Come sarebbe la vita di una città se all’improvviso arrivasse un flagello terribile? Ne “La peste” Camus nota che l’effetto dell’epidemia è l’indifferenza e il cinismo rispetto alla tragedia che seppur si vive collettivamente. L’esegesi del male descritta nell’opera comincia a Orano, una tranquilla cittadina che tutto d’un tratto si trova invasa dai ratti che causano l’epidemia rendendola una cittadina maledetta.  L’avvento della peste dimezza pian piano la popolazione, che in un primo momento rifiuta l’ipotesi della pestilenza, finendo poi per impazzire e perdersi nelle frivolezze della vita quotidiana. Orano si fa palcoscenico di un esperimento che indaga la psicologia di un’umanità al limite tra disgregazione e solidarietà.

Camus in questo analizza in maniera profonda la reazione dei personaggi di fronte al pericolo incombente della morte. Di fronte alla peste, la gente è presa dalle proprie faccende quotidiane e si comporta normalmente, presa dalle proprie distrazioni senza sollevare troppe domande sulla propria esistenza. Il pensiero che si debba morire sembra essere un’ipotesi inizialmente estromessa dal ragionamento comune finché arrivano i primi decessi e allora una riflessione sulla morte prende il sopravvento. Camus guarda alla psicologia della diffusione del morbo a livello di massa e ai meccanismi antropologici che la scatenano: ciò che colpisce nella lettura infatti, sono i diversi modi di reagire all’epidemia. Quando la tragedia non si può più negare, molti sono i modi  cui reagisce la gente di fronte alla pestilenza. C’è chi risponde negando la realtà, chi impazzendo ma sopratutto tanto cinismo, indifferenza ed egoismo. La peste per Camus non rappresenta solo un male biologico; è la metafora del male come decadenza dell’animo umano. La vera tragedia nasce quando viene a mancare uno sfondo benevolo/eroico che sostiene il dramma riducendo la comunità in una città abbandonata a se stessa e al proprio destino.

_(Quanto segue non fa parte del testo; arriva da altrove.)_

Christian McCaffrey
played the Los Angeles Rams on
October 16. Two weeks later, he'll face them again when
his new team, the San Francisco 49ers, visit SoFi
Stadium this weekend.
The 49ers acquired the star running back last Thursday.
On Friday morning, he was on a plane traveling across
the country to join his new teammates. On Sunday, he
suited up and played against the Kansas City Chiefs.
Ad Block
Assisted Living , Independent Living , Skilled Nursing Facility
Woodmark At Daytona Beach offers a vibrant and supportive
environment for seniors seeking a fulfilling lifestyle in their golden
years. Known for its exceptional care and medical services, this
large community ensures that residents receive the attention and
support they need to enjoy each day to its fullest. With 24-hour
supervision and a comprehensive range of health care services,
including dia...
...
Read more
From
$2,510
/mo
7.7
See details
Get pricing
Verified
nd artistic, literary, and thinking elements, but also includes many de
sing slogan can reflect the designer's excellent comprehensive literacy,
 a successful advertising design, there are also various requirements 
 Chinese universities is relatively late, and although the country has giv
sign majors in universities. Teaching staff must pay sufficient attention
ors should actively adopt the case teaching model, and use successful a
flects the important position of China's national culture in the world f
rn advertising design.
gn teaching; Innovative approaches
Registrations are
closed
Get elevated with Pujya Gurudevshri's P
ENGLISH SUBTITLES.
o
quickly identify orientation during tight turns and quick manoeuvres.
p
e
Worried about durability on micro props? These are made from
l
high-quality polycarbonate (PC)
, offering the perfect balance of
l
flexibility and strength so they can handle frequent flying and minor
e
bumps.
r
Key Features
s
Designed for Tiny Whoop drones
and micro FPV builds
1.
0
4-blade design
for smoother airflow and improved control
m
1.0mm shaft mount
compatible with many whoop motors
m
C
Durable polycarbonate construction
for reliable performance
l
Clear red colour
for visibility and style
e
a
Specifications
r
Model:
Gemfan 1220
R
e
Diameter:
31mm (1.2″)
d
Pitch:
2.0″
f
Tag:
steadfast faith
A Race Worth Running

In epoca di epidemia emerge la ridefinizione delle proprie priorità: di fronte alla possibilità della morte ognuno deve guardare dentro di se e cercare le proprie ragioni per andare avanti. Come quelle del personaggio di Rieux: un medico che trova nell’esercizio della sua professione la giustificazione delle sue azioni che si realizzano nella lotta per strappare i suoi concittadini dalla morte. Essendo uomo dice: “non posso accettare di vedere morire”. Un tentativo forse caduto invano visto lo sterminio della malattia, ma se lo pensiamo come un uomo che non abbandona altri uomini che soffrono, allora forse la lotta contro il male non è stata persa.

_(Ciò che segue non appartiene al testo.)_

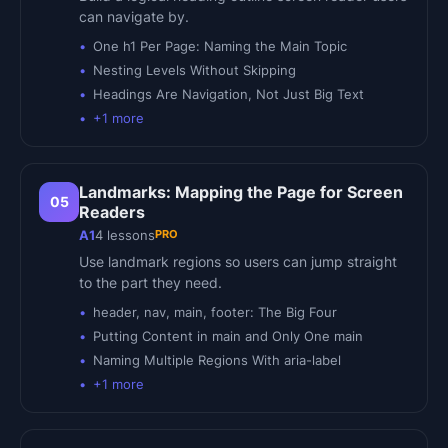
can navigate by.
One h1 Per Page: Naming the Main Topic
Nesting Levels Without Skipping
Headings Are Navigation, Not Just Big Text
+
1
more
Landmarks: Mapping the Page for Screen
05
Readers
PRO
A1
4
lessons
Use landmark regions so users can jump straight
to the part they need.
header, nav, main, footer: The Big Four
Putting Content in main and Only One main
Naming Multiple Regions With aria-label
+
1
more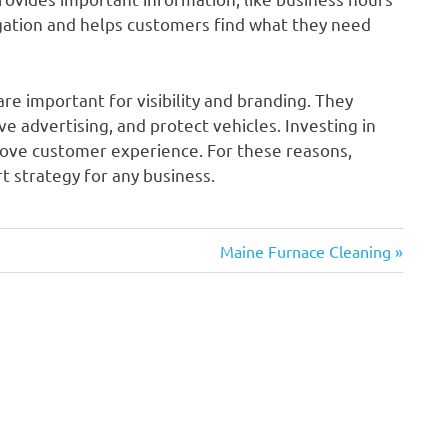
igation and helps customers find what they need
re important for visibility and branding. They
e advertising, and protect vehicles. Investing in
prove customer experience. For these reasons,
t strategy for any business.
Next
Maine Furnace Cleaning
Post: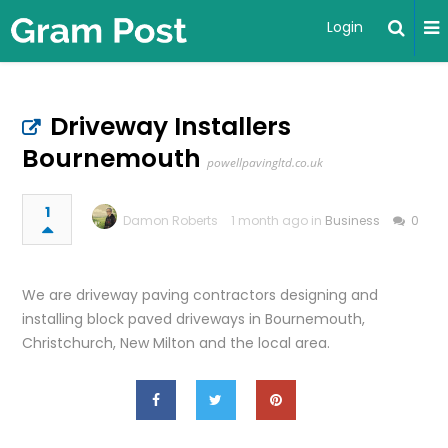
Login
Driveway Installers
Bournemouth
powellpavingltd.co.uk
1
Damon Roberts
1 month ago in
Business
0
We are driveway paving contractors designing and
installing block paved driveways in Bournemouth,
Christchurch, New Milton and the local area.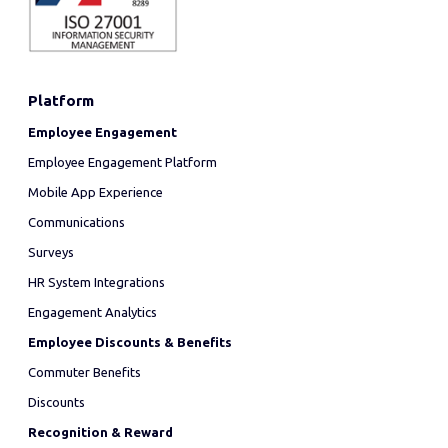
Platform
Employee Engagement
Employee Engagement Platform
Mobile App Experience
Communications
Surveys
HR System Integrations
Engagement Analytics
Employee Discounts & Benefits
Commuter Benefits
Discounts
Recognition & Reward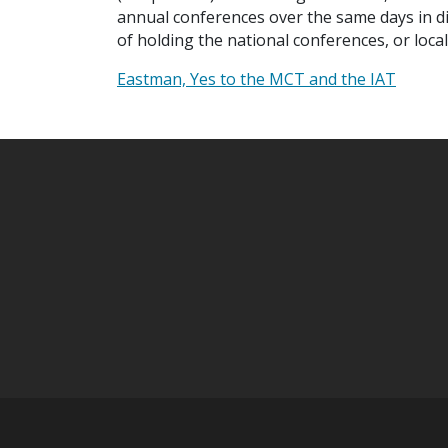
annual conferences over the same days in diff
of holding the national conferences, or loca
Eastman, Yes to the MCT and the IAT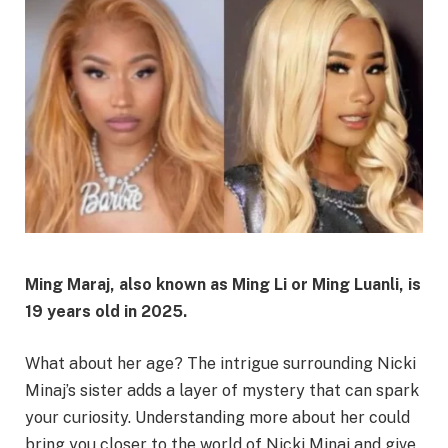
Ming Maraj, also known as Ming Li or Ming Luanli, is
19 years old in 2025.
What about her age? The intrigue surrounding Nicki
Minaj’s sister adds a layer of mystery that can spark
your curiosity. Understanding more about her could
bring you closer to the world of Nicki Minaj and give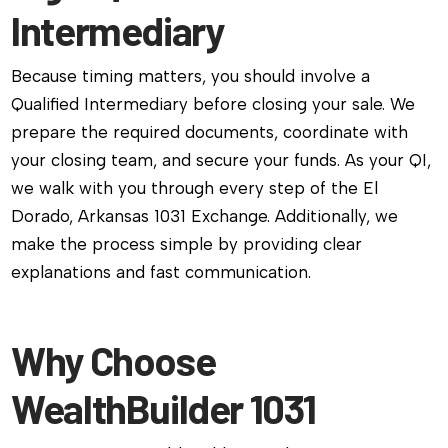
Intermediary
Because timing matters, you should involve a
Qualified Intermediary before closing your sale. We
prepare the required documents, coordinate with
your closing team, and secure your funds. As your QI,
we walk with you through every step of the El
Dorado, Arkansas 1031 Exchange. Additionally, we
make the process simple by providing clear
explanations and fast communication.
Why Choose
WealthBuilder 1031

Ed è forse questo il ragionamento filosofico cui Camus vuole portarci: la peste non tanto come male organico ma come bacillo di un male che non muore mai – l’indifferenza per il prossimo appunto. La salvezza dell’umanità allora ha bisogno di più dottor Reux, che lungi dall’essere eroi, si battono contro il male (anche se ancora non li ha colpiti), per conservare un barlume di speranza di rinascita per tutti. Perché la peste può essere vinta solo dalla passione di una lotta comune che sopravvive soltanto stando insieme È un’umanità che non è in grado di conservare se stessa finchè manca la socialità e la solidarietà umana. E allora, se vivere, stare al mondo implica lottare per il bene comune, la peste rappresenta il fallimento della convivenza reciproca. La vera epidemia parte quando cominciamo a pensare solo a noi stessi.

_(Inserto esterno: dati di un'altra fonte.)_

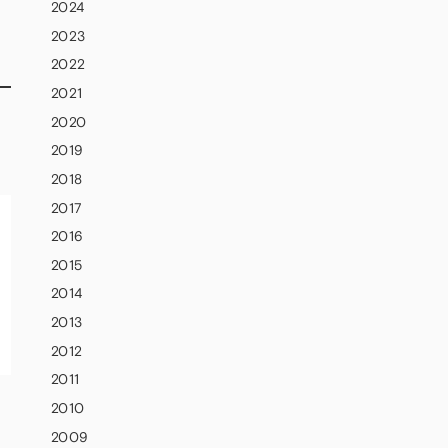
2024
2023
2022
2021
d
2020
2019
2018
2017
2016
2015
2014
2013
2012
2011
2010
2009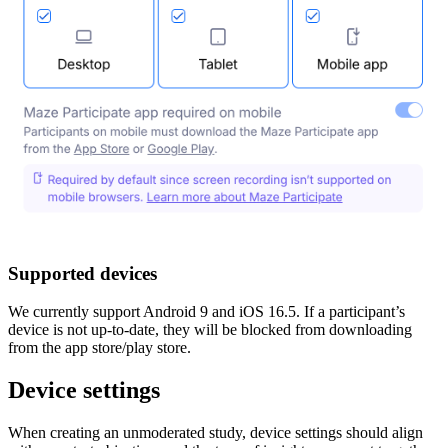
Supported devices
We currently support Android 9 and iOS 16.5. If a participant’s
device is not up-to-date, they will be blocked from downloading
from the app store/play store.
Device settings
When creating an unmoderated study, device settings should align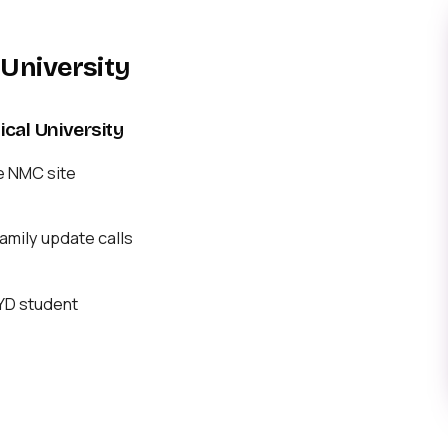
University
al University
e NMC site
mily update calls
BYD student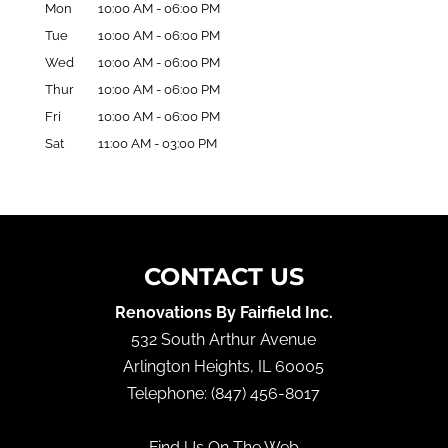
Mon
10:00 AM
-
06:00 PM
Tue
10:00 AM
-
06:00 PM
Wed
10:00 AM
-
06:00 PM
Thur
10:00 AM
-
06:00 PM
Fri
10:00 AM
-
06:00 PM
Sat
11:00 AM
-
03:00 PM
CONTACT US
Renovations By Fairfield Inc.
532 South Arthur Avenue
Arlington Heights
,
IL
60005
Telephone:
(847) 456-8017
Find Us On The Web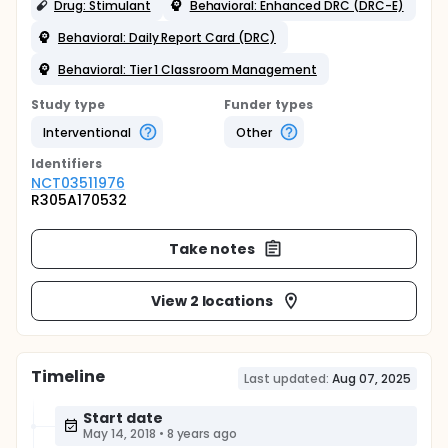
Drug: Stimulant
Behavioral: Enhanced DRC (DRC-E)
Behavioral: Daily Report Card (DRC)
Behavioral: Tier 1 Classroom Management
Study type
Funder types
Interventional
Other
Identifier
s
NCT03511976
R305A170532
Take notes
View 2 locations
Timeline
Last updated:
Aug 07, 2025
Start date
May 14, 2018
•
8 years ago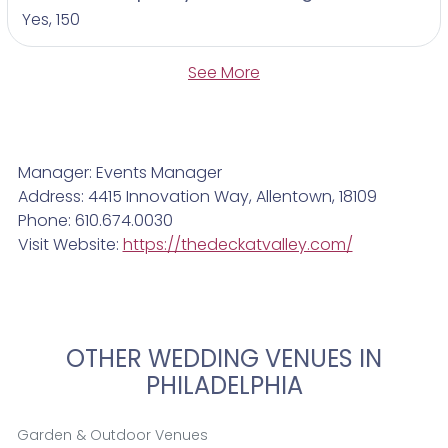
Yes, 150
See More
Manager: Events Manager
Address: 4415 Innovation Way, Allentown, 18109
Phone: 610.674.0030
Visit Website:
https://thedeckatvalley.com/
OTHER WEDDING VENUES IN
PHILADELPHIA
Garden & Outdoor Venues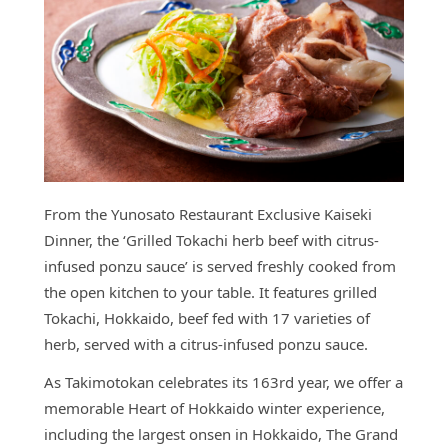
From the Yunosato Restaurant Exclusive Kaiseki
Dinner, the ‘Grilled Tokachi herb beef with citrus-
infused ponzu sauce’ is served freshly cooked from
the open kitchen to your table. It features grilled
Tokachi, Hokkaido, beef fed with 17 varieties of
herb, served with a citrus-infused ponzu sauce.
As Takimotokan celebrates its 163
rd
year, we offer a
memorable Heart of Hokkaido winter experience,
including the largest onsen in Hokkaido, The Grand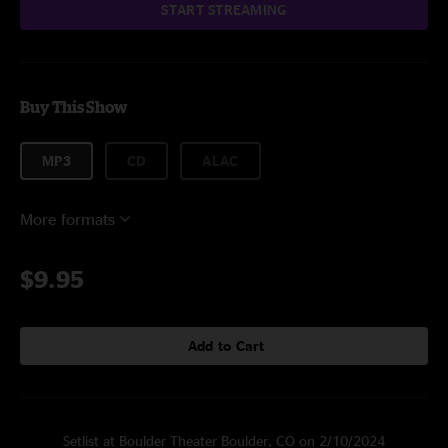
START STREAMING
Buy This Show
MP3
CD
ALAC
More formats
$9.95
Add to Cart
Setlist at Boulder Theater Boulder, CO on 2/10/2024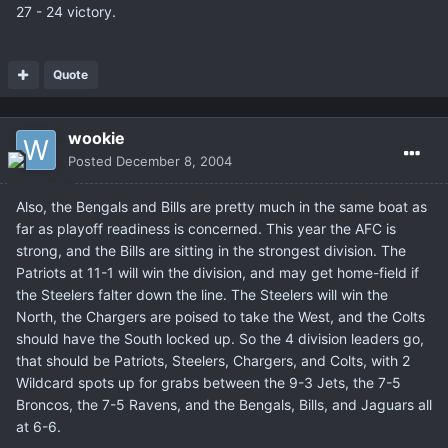
27 - 24 victory.
Quote
wookie
Posted
December 8, 2004
Also, the Bengals and Bills are pretty much in the same boat as
far as playoff readiness is concerned. This year the AFC is
strong, and the Bills are sitting in the strongest division. The
Patriots at 11-1 will win the division, and may get home-field if
the Steelers falter down the line. The Steelers will win the
North, the Chargers are poised to take the West, and the Colts
should have the South locked up. So the 4 division leaders go,
that should be Patriots, Steelers, Chargers, and Colts, with 2
Wildcard spots up for grabs between the 9-3 Jets, the 7-5
Broncos, the 7-5 Ravens, and the Bengals, Bills, and Jaguars all
at 6-6.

Esistono momenti nella storia in cui l’umanità è percorsa dalla paura, proprio come questo che stiamo attraversando. Una paura talmente grande che attraversa nazioni e produce quella che gli psicologi chiamano psicosi di massa. Del resto un’epidemia è un flagello, un male improvviso, irrazionale che travolge e spezza le vite degli uomini. In questo noi siamo simili ai cittadini di Orano: manca ancora una dignitosa resistenza contro la presenza del male comune. In questa fase storica precisa che stiamo attraversando, vi è maggior consapevolezza dei rischi rispetto al passato che tuttavia non riescono ad essere gestiti dalla mente umana e per questo spesso si arriva al delirio di massa. La psicologia umana infatti difficilmente regge l’ignoto, ma questo purtroppo accade quando ci troviamo a sostenere l’impatto di un’epidemia che aumentando la soglia dell’ incertezza va a raschiare l’esistenza di ognuno di noi. Eppure esiste una realtà trascendente alla nostra piccola soggettività- che da sola non basta. Realtà che deve necessariamente esistere perché l’incontro con l’altro possa avvenire. E allora grazie a tutti quelli che, invece di scappare per andare al sicuro, combattono il male degli altri per salvare noi tutti, e insieme loro stessi.